TASK PROMPT -
Reproduce from the records below, with no pictures, exactly the lines between the one containing "Jakuzi Sauna" and the one containing "Найбільш оперативно електронні", inclusive.

═════ DATA SHOWN

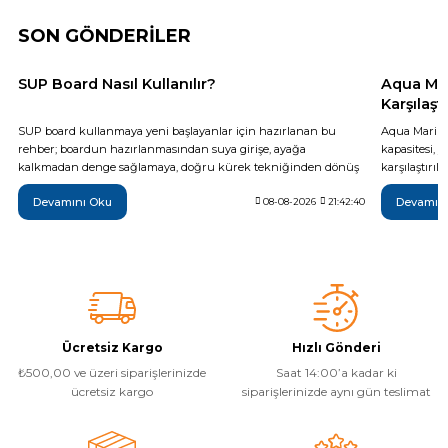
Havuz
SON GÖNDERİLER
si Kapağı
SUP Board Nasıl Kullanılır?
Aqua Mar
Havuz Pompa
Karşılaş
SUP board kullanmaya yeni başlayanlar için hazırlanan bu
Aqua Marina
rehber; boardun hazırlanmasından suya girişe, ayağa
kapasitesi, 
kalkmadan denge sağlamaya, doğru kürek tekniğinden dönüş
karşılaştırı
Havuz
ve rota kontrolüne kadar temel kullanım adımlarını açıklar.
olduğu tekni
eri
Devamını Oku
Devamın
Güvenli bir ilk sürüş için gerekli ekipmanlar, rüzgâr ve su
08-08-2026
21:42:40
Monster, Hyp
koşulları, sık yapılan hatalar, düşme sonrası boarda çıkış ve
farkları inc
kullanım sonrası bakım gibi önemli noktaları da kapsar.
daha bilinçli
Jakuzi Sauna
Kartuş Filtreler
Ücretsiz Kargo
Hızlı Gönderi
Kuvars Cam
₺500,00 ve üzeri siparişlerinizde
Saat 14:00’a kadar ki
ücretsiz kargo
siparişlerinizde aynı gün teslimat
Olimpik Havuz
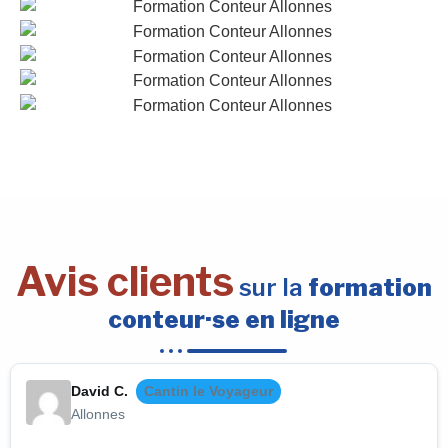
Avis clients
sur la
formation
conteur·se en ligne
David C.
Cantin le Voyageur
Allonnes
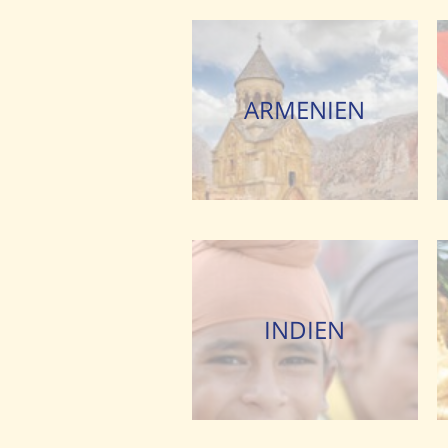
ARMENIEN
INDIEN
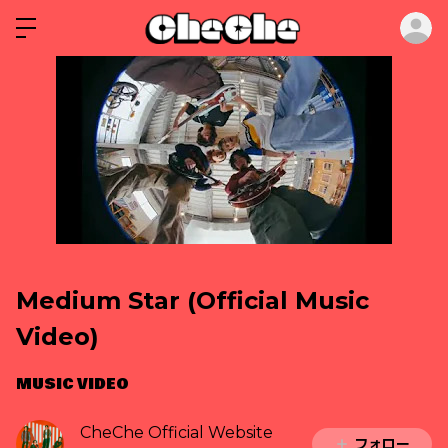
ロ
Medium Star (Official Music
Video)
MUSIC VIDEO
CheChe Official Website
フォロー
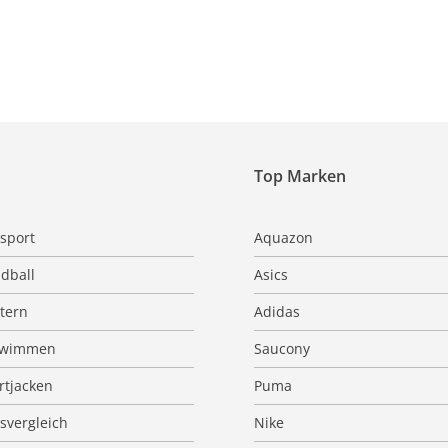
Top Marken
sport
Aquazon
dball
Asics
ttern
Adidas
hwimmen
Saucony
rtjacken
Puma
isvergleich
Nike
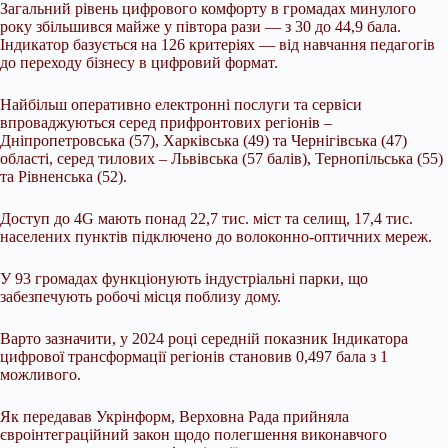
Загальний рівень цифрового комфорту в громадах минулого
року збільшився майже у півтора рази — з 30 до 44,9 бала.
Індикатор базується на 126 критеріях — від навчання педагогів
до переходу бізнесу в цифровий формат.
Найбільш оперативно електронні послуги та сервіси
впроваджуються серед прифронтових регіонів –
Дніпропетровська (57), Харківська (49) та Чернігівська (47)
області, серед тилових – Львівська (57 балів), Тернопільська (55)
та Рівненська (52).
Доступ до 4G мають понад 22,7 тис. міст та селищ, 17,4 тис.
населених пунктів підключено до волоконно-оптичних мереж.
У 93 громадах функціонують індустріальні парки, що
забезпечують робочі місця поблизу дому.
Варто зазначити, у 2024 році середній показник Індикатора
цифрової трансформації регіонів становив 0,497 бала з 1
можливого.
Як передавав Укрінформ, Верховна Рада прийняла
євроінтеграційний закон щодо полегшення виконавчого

══════════

RESPONSE AREA -
Jakuzi Sauna
Kartuş Filtreler
Ücretsiz Kargo
Hızlı Gönderi
Kuvars Cam
₺500,00 ve üzeri siparişlerinizde
Saat 14:00’a kadar ki
ücretsiz kargo
siparişlerinizde aynı gün teslimat
Olimpik Havuz
Avis clients
sur la
formation
conteur·se en ligne
David C.
Cantin le Voyageur
Allonnes
ARMENIEN
INDIEN
ロ
Medium Star (Official Music
Video)
MUSIC VIDEO
CheChe Official Website
フォロー
Top Marken
sport
Aquazon
dball
Asics
ttern
Adidas
hwimmen
Saucony
rtjacken
Puma
isvergleich
Nike
Загальний рівень цифрового комфорту в громадах минулого
року збільшився майже у півтора рази — з 30 до 44,9 бала.
Індикатор базується на 126 критеріях — від навчання педагогів
до переходу бізнесу в цифровий формат.
Найбільш оперативно електронні послуги та сервіси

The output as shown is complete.